Dataset content:
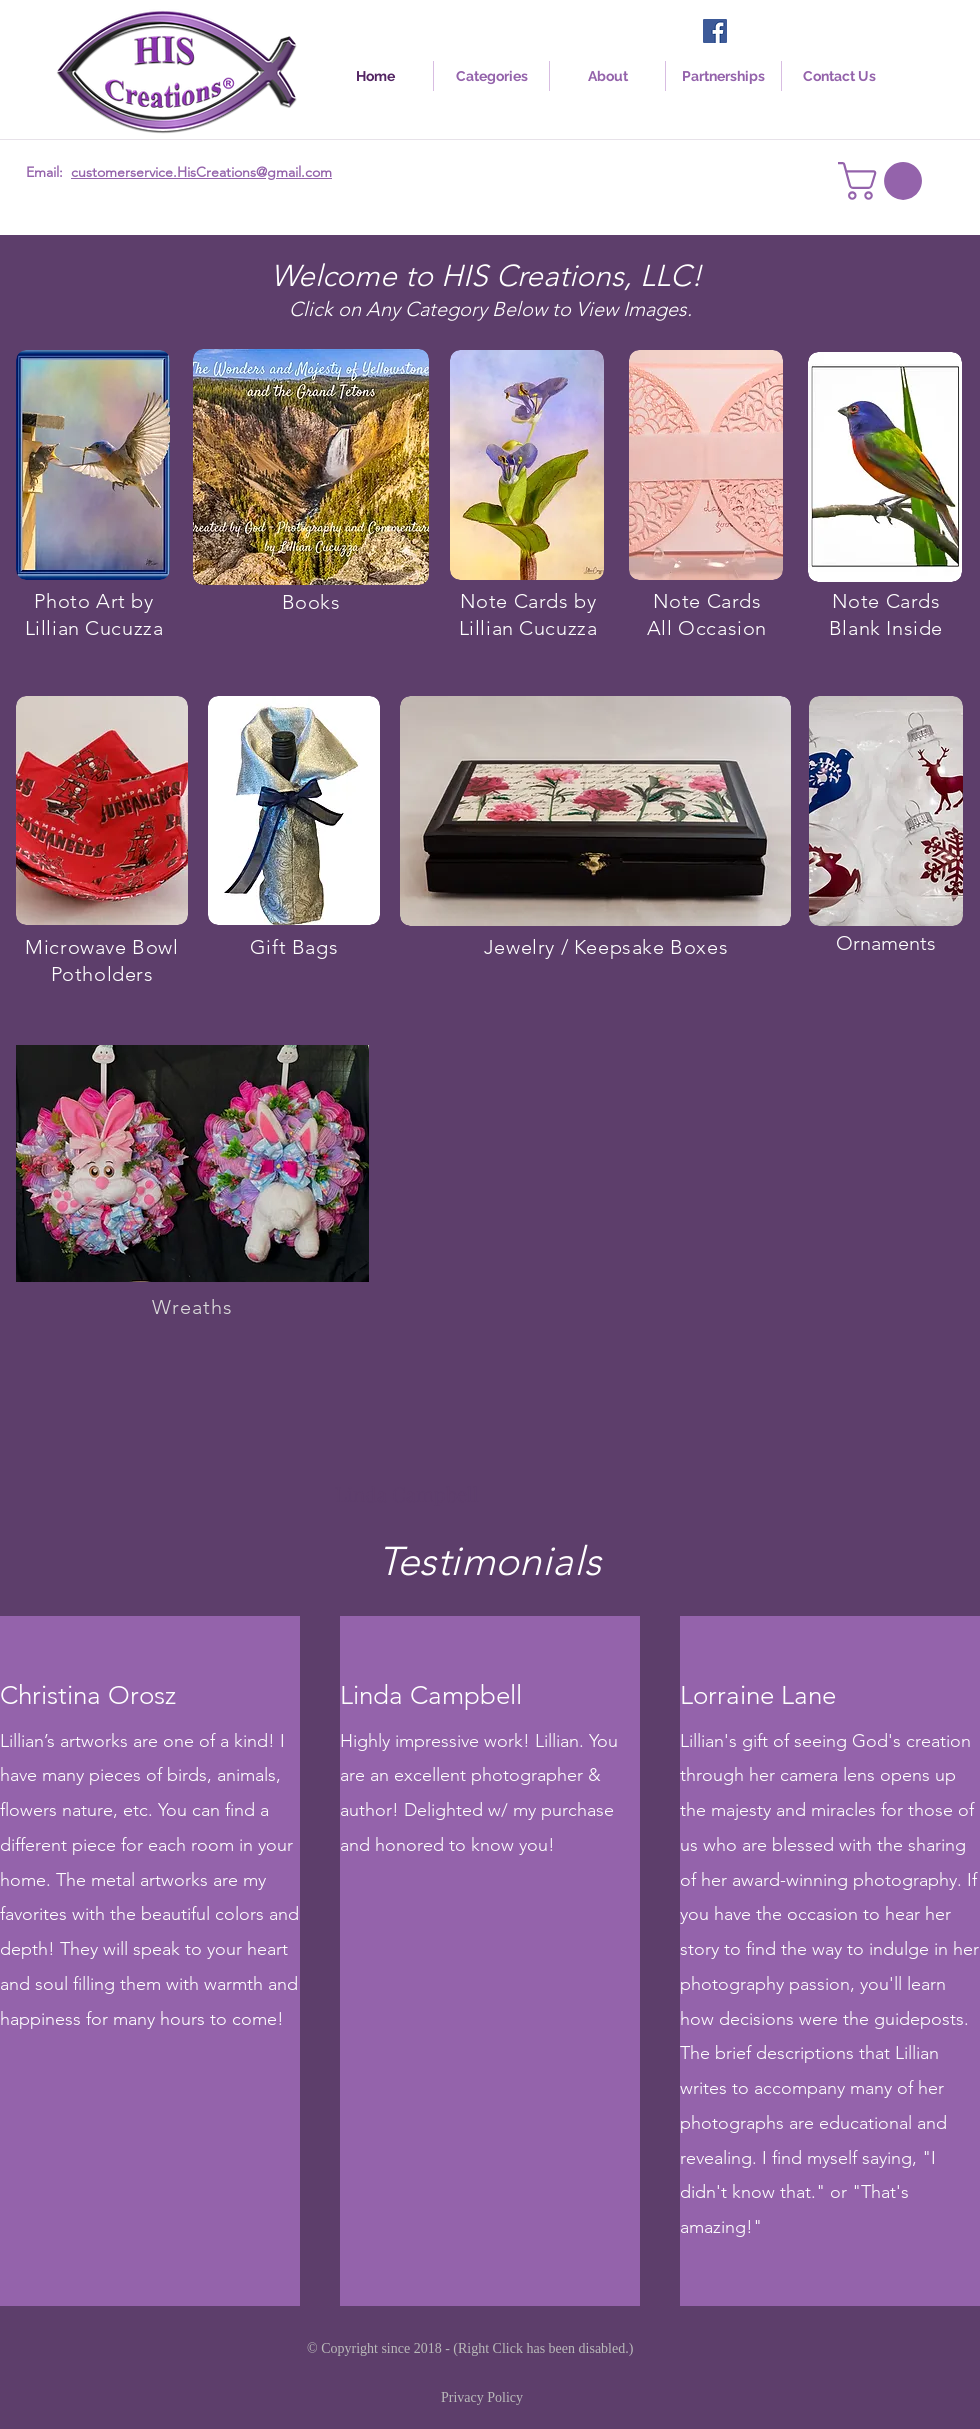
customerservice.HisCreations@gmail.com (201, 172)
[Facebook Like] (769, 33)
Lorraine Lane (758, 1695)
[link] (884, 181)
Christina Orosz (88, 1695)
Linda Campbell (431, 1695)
==
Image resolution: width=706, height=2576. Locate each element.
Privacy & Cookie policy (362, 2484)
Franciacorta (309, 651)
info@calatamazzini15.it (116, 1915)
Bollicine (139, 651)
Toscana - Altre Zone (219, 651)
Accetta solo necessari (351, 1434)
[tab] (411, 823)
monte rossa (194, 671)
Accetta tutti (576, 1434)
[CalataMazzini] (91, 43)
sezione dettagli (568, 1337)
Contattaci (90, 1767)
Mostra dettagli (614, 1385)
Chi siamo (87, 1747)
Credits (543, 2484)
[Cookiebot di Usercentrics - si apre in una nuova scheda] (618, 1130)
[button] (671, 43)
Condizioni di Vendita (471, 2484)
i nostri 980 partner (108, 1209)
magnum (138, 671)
...
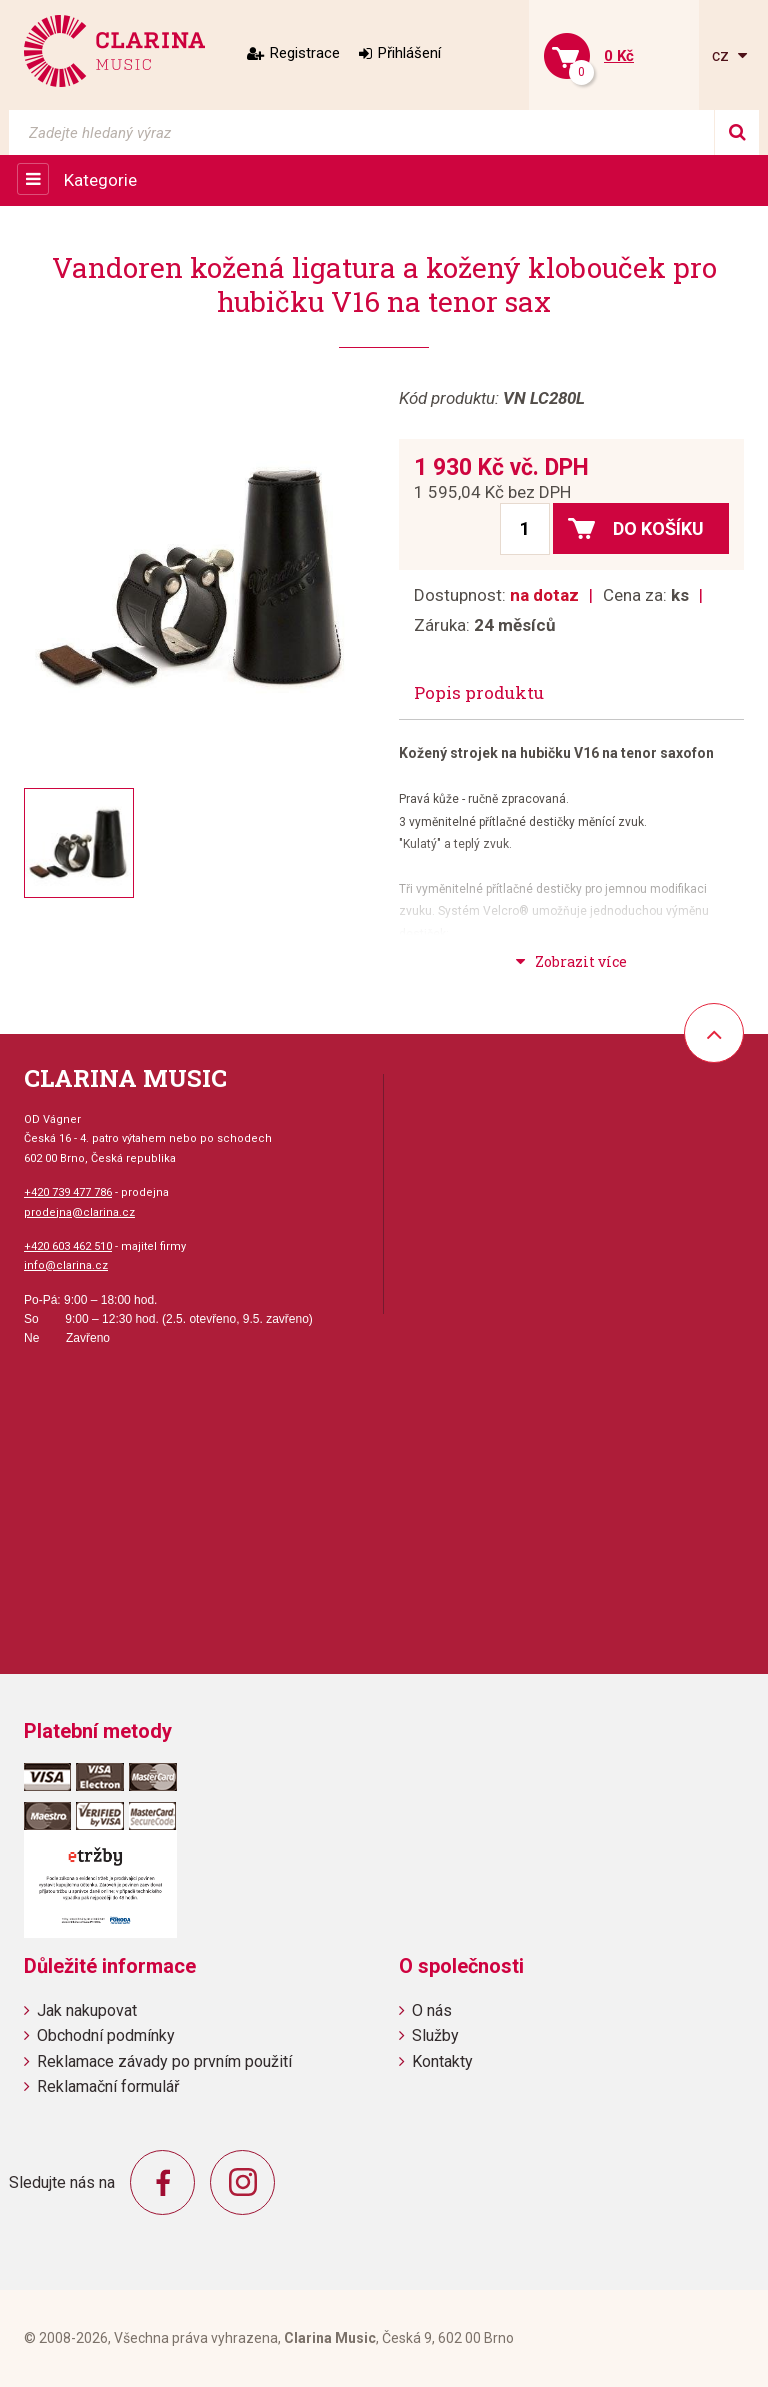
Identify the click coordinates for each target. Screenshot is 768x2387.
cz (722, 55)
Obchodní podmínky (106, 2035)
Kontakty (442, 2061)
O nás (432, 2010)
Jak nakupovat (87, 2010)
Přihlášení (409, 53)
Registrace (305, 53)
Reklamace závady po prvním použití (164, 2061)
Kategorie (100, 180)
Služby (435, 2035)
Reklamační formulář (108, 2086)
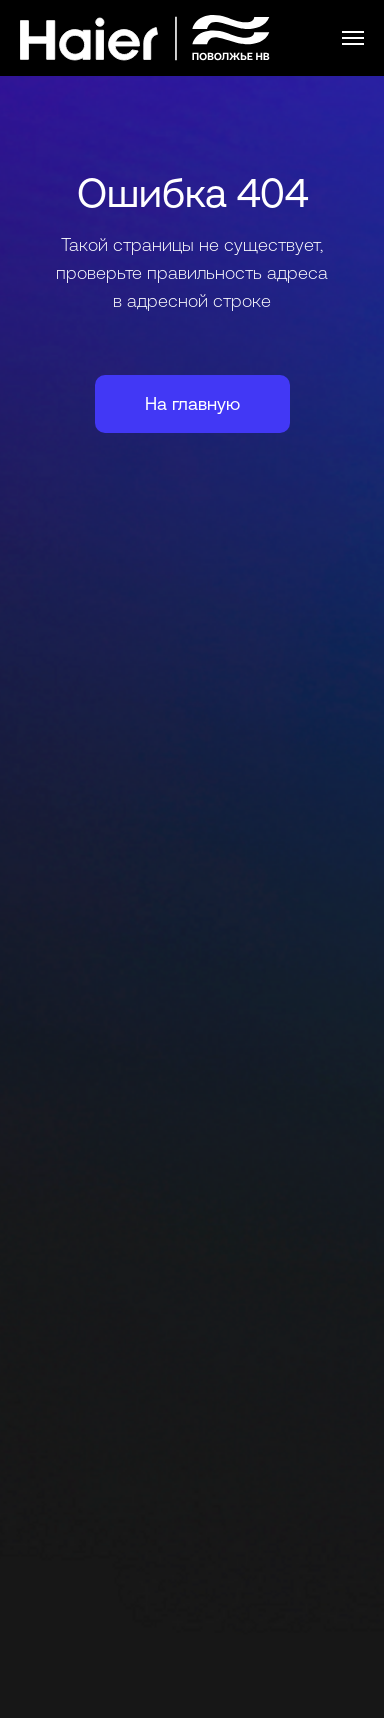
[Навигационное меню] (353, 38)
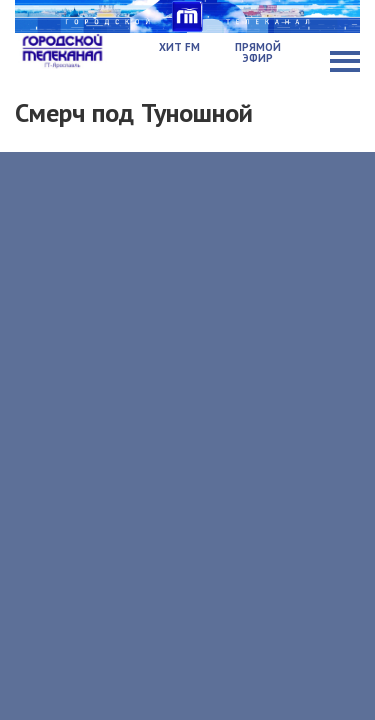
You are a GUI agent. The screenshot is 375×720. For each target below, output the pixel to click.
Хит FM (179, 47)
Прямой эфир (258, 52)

Brief: Pictures are to be left out. Write out only the lines above starting at the one with "Kategorie (100, 180)" and ending at the one with "Прямой эфир (258, 52)", both lines included, exactly.

Response to the exercise:
Kategorie (100, 180)
Služby (435, 2035)
Reklamační formulář (108, 2086)
[Навигационное меню] (353, 38)
You are a GUI agent. The screenshot is 375×720. For each target below, output the pixel to click.
Хит FM (179, 47)
Прямой эфир (258, 52)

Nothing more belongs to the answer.